* [WORK TO BE COMPLETED] Keep the pictures out, please, and set down every record exactly.

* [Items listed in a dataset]
::::

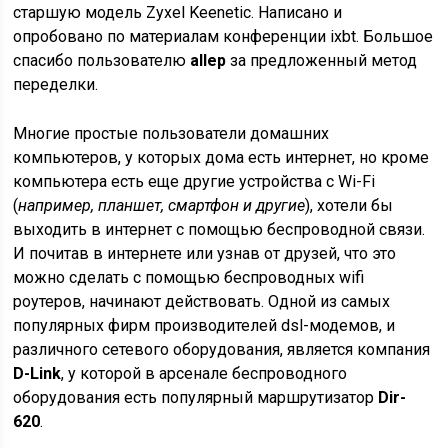
старшую модель Zyxel Keenetic. Написано и
опробовано по материалам конференции ixbt. Большое
спасибо пользователю
allep
за предложенный метод
переделки.
Многие простые пользователи домашних
компьютеров, у которых дома есть интернет, но кроме
компьютера есть еще другие устройства с Wi-Fi
(
например, планшет, смартфон и другие
), хотели бы
выходить в интернет с помощью беспроводной связи.
И почитав в интернете или узнав от друзей, что это
можно сделать с помощью беспроводных wifi
роутеров, начинают действовать. Одной из самых
популярных фирм производителей dsl-модемов, и
различного сетевого оборудования, является компания
D-Link
, у которой в арсенале беспроводного
оборудования есть популярный маршрутизатор
Dir-
620
.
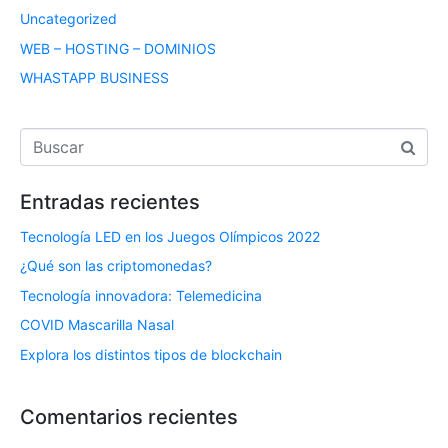
Uncategorized
WEB – HOSTING – DOMINIOS
WHASTAPP BUSINESS
Entradas recientes
Tecnología LED en los Juegos Olímpicos 2022
¿Qué son las criptomonedas?
Tecnología innovadora: Telemedicina
COVID Mascarilla Nasal
Explora los distintos tipos de blockchain
Comentarios recientes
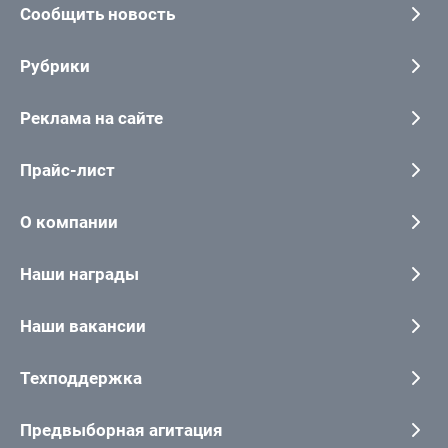
Сообщить новость
Рубрики
Реклама на сайте
Прайс-лист
О компании
Наши награды
Наши вакансии
Техподдержка
Предвыборная агитация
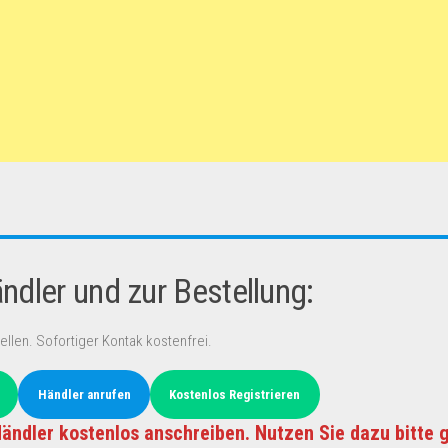
dler und zur Bestellung:
ellen. Sofortiger Kontak kostenfrei.
Händler anrufen
Kostenlos Registrieren
ändler kostenlos anschreiben. Nutzen Sie dazu bitte 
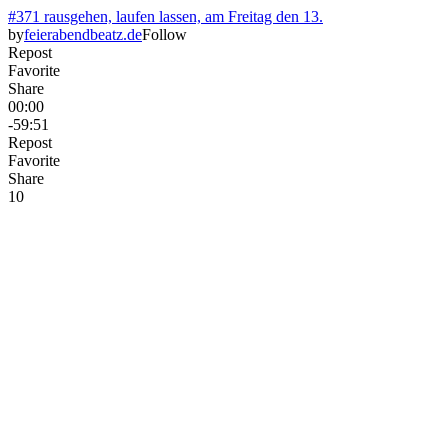
#371 rausgehen, laufen lassen, am Freitag den 13.
by
feierabendbeatz.de
Follow
Repost
Favorite
Share
00:00
-59:51
Repost
Favorite
Share
1
0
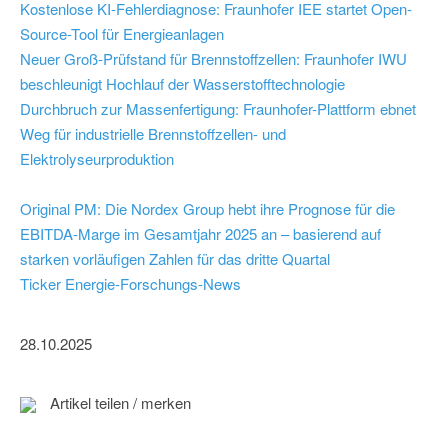
Kostenlose KI-Fehlerdiagnose: Fraunhofer IEE startet Open-
Source-Tool für Energieanlagen
Neuer Groß-Prüfstand für Brennstoffzellen: Fraunhofer IWU
beschleunigt Hochlauf der Wasserstofftechnologie
Durchbruch zur Massenfertigung: Fraunhofer-Plattform ebnet
Weg für industrielle Brennstoffzellen- und
Elektrolyseurproduktion
Original PM: Die Nordex Group hebt ihre Prognose für die
EBITDA-Marge im Gesamtjahr 2025 an – basierend auf
starken vorläufigen Zahlen für das dritte Quartal
Ticker Energie-Forschungs-News
28.10.2025
Artikel teilen / merken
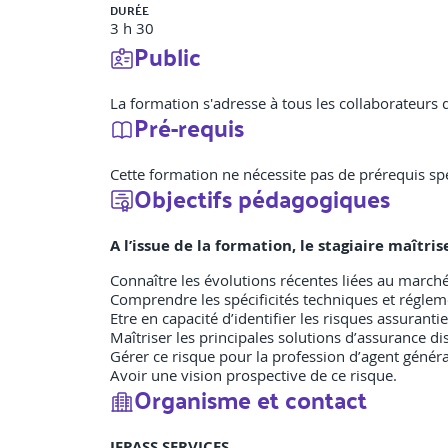
DURÉE
3 h 30
Public
La formation s'adresse à tous les collaborateurs 
Pré-requis
Cette formation ne nécessite pas de prérequis spé
Objectifs pédagogiques
A l’issue de la formation, le stagiaire maîtr
Connaître les évolutions récentes liées au marché,
Comprendre les spécificités techniques et régleme
Etre en capacité d’identifier les risques assuranti
Maîtriser les principales solutions d’assurance di
Gérer ce risque pour la profession d’agent généra
Avoir une vision prospective de ce risque.
Organisme et contact
IFPASS SERVICES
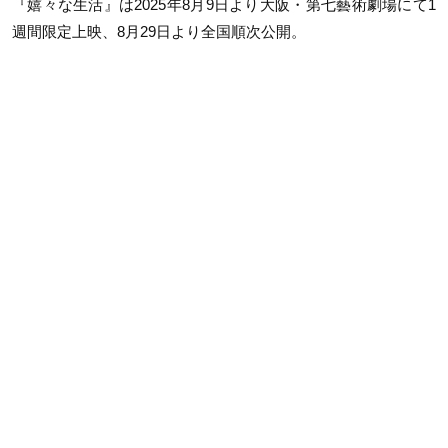
『嬉々な生活』は2025年8月9日より大阪・第七藝術劇場にて1
週間限定上映、8月29日より全国順次公開。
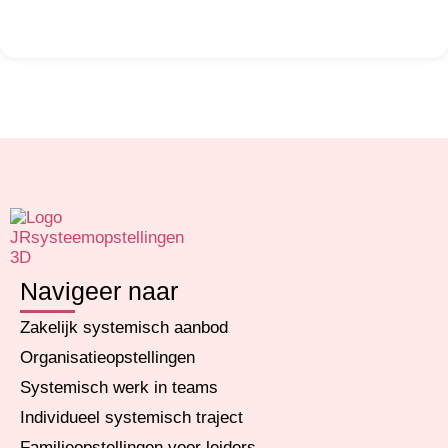
Navigeer naar
Zakelijk systemisch aanbod
Organisatieopstellingen
Systemisch werk in teams
Individueel systemisch traject
Familieopstellingen voor leiders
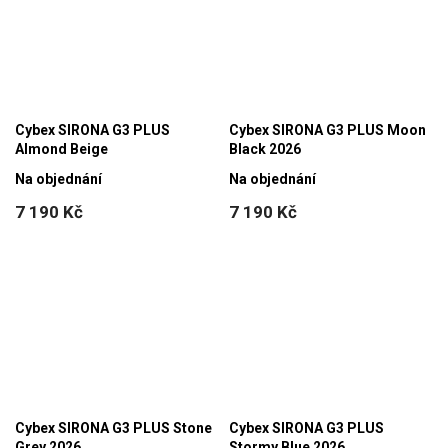
Cybex SIRONA G3 PLUS
Cybex SIRONA G3 PLUS Moon
Almond Beige
Black 2026
Na objednání
Na objednání
7 190 Kč
7 190 Kč
Cybex SIRONA G3 PLUS Stone
Cybex SIRONA G3 PLUS
Grey 2026
Stormy Blue 2026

::::

* [ANSWER FOR THE TASK]
старшую модель Zyxel Keenetic. Написано и
опробовано по материалам конференции ixbt. Большое
спасибо пользователю
allep
за предложенный метод
переделки.
Многие простые пользователи домашних
компьютеров, у которых дома есть интернет, но кроме
компьютера есть еще другие устройства с Wi-Fi
(
например, планшет, смартфон и другие
), хотели бы
выходить в интернет с помощью беспроводной связи.
И почитав в интернете или узнав от друзей, что это
можно сделать с помощью беспроводных wifi
роутеров, начинают действовать. Одной из самых
популярных фирм производителей dsl-модемов, и
различного сетевого оборудования, является компания
D-Link
, у которой в арсенале беспроводного
оборудования есть популярный маршрутизатор
Dir-
620
.
Uncategorized
WEB – HOSTING – DOMINIOS
WHASTAPP BUSINESS
Entradas recientes
Tecnología LED en los Juegos Olímpicos 2022
¿Qué son las criptomonedas?
Tecnología innovadora: Telemedicina
COVID Mascarilla Nasal
Explora los distintos tipos de blockchain
Comentarios recientes
Сообщить новость
Рубрики
Реклама на сайте
Прайс-лист
О компании
Наши награды
Наши вакансии
Техподдержка
Предвыборная агитация
dler und zur Bestellung:
ellen. Sofortiger Kontak kostenfrei.
Händler anrufen
Kostenlos Registrieren
ändler kostenlos anschreiben. Nutzen Sie dazu bitte 
#371 rausgehen, laufen lassen, am Freitag den 13.
by
feierabendbeatz.de
Follow
Repost
Favorite
Share
00:00
-59:51
Repost
Favorite
Share
1
0
Kostenlose KI-Fehlerdiagnose: Fraunhofer IEE startet Open-
Source-Tool für Energieanlagen
Neuer Groß-Prüfstand für Brennstoffzellen: Fraunhofer IWU
beschleunigt Hochlauf der Wasserstofftechnologie
Durchbruch zur Massenfertigung: Fraunhofer-Plattform ebnet
Weg für industrielle Brennstoffzellen- und
Elektrolyseurproduktion
Original PM: Die Nordex Group hebt ihre Prognose für die
EBITDA-Marge im Gesamtjahr 2025 an – basierend auf
starken vorläufigen Zahlen für das dritte Quartal
Ticker Energie-Forschungs-News
28.10.2025
Artikel teilen / merken
DURÉE
3 h 30
Public
La formation s'adresse à tous les collaborateurs 
Pré-requis
Cette formation ne nécessite pas de prérequis spé
Objectifs pédagogiques
A l’issue de la formation, le stagiaire maîtr
Connaître les évolutions récentes liées au marché,
Comprendre les spécificités techniques et régleme
Etre en capacité d’identifier les risques assuranti
Maîtriser les principales solutions d’assurance di
Gérer ce risque pour la profession d’agent généra
Avoir une vision prospective de ce risque.
Organisme et contact
IFPASS SERVICES
『嬉々な生活』は2025年8月9日より大阪・第七藝術劇場にて1
週間限定上映、8月29日より全国順次公開。
Navigeer naar
Zakelijk systemisch aanbod
Organisatieopstellingen
Systemisch werk in teams
Individueel systemisch traject
Familieopstellingen voor leiders
Cybex SIRONA G3 PLUS
Cybex SIRONA G3 PLUS Moon
Almond Beige
Black 2026
Na objednání
Na objednání
7 190 Kč
7 190 Kč
Cybex SIRONA G3 PLUS Stone
Cybex SIRONA G3 PLUS
Grey 2026
Stormy Blue 2026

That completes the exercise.